Elaine Showalter is one of the pioneers of feminist literary criticism and women's studies; A Literature of their Own: British…

Elaine Showalter is one of the pioneers of feminist literary criticism and women's studies; A Literature of their Own: British Women Novelists from Brontδ to Lessing (1977) broke new ground in its analysis of the work of women writers, retrieving some, like Elizabeth Gaskell and Olive Schreiner, from obscurity, and questioning some icons, like Virginia Woolf, about whom she wrote: "Androgyny was the myth that helped her evade confrontation with her own painful femaleness and enabled her to choke and repress her anger and ambition. The ultimate room of one's own is the grave." (This analysis was fiercely attacked ten years later by Toril Moi, who accused Showalter of faulty critical perspective and an unseemly belief in bourgeois humanism). Showalter also established one of the first women's studies programmes in the US, at Rutgers University, at a time when the American academic establishment was, at best, indifferent, and at worst, downright hostile to such endeavours.

Showalter is famous outside the world of literary criticism for her examination of British psychiatry's historical mistreatment of women, The Female Malady (1985), which focused particularly on the medical use of hysteria as a way of labelling and oppressing women, and set the agenda for feminist medical history. Over 10 years later, Hystories (1998) seemed to turn her original thesis on its head, characterising a whole raft of afflictions, including serious ailments like chronic fatigue syndrome and Gulf War syndrome, as well as daft stuff like alien abductions and Satanic ritual abuse, as, guess what, hysteria. Further, she blames feminist psychologists for introducing and spreading new hysterical disorders among women. She has been under serious, sometimes dangerous attack since its publication, but has remained unrepentant. She has also caused consternation by revealing, in Vogue some years ago, that she likes shopping, lipstick and designer clothes: "For those of us sisters hiding Welcome to your Facelift inside The Second Sex, a passion for fashion can sometimes seem a shameful secret life."

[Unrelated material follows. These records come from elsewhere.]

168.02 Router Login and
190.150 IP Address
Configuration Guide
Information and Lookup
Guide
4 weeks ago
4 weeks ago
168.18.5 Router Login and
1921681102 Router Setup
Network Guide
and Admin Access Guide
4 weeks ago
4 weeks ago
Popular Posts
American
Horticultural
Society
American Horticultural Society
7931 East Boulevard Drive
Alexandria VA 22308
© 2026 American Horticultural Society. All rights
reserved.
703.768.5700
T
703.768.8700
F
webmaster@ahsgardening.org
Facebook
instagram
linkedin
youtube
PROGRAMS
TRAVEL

Her new book is a collection of short biographies of women who impress Showalter as feminist icons or exemplars, not only for their contributions as scholars or writers, but also for the quality of their lived experience. She is interested in the tension between an intellectual life and the emotional demands of love, partnership, motherhood and domesticity. This dilemna remains a real one for women today, and deserves all the attention we can give it. Showalter begins with Mary Wollstonecraft, whose Vindication of the Rights of Women (1792) anticipated virtually every tenet of modern feminism. She died giving birth to the future Mary Shelley at the age of 38, having married William Godwin, a philosopher with advanced ideas of his own. The marriage came after a very unhappy love affair and the birth of a child whom Wollstonecraft courageously reared as a single mother. Her book is still a clarion call to all serious thinkers about the place of women in the world. She is an appropriate first entry in a list of this kind.

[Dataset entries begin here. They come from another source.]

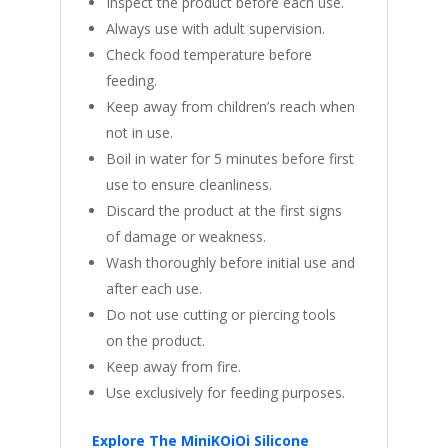
Inspect the product before each use.
Always use with adult supervision.
Check food temperature before
feeding.
Keep away from children’s reach when
not in use.
Boil in water for 5 minutes before first
use to ensure cleanliness.
Discard the product at the first signs
of damage or weakness.
Wash thoroughly before initial use and
after each use.
Do not use cutting or piercing tools
on the product.
Keep away from fire.
Use exclusively for feeding purposes.
Explore The MiniKOiOi Silicone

However, in her introduction, Showalter draws unacceptable, a historical and slightly ludicrous parallels between Wollstonecraft and Diana Spencer, and thus reveals the faultlines in the structure of this book: lack of historical context, far too little attention to the ideas proposed by her selected icons, and a capacity to pander to popular culture by including women who are merely famous, rather than famous for their ideas. Diana Spencer and Jacqueline Kennedy can only be seen as feminist icons if the rich, long-suffering wife, albeit well-dressed, has again become a figure for veneration, which God forbid.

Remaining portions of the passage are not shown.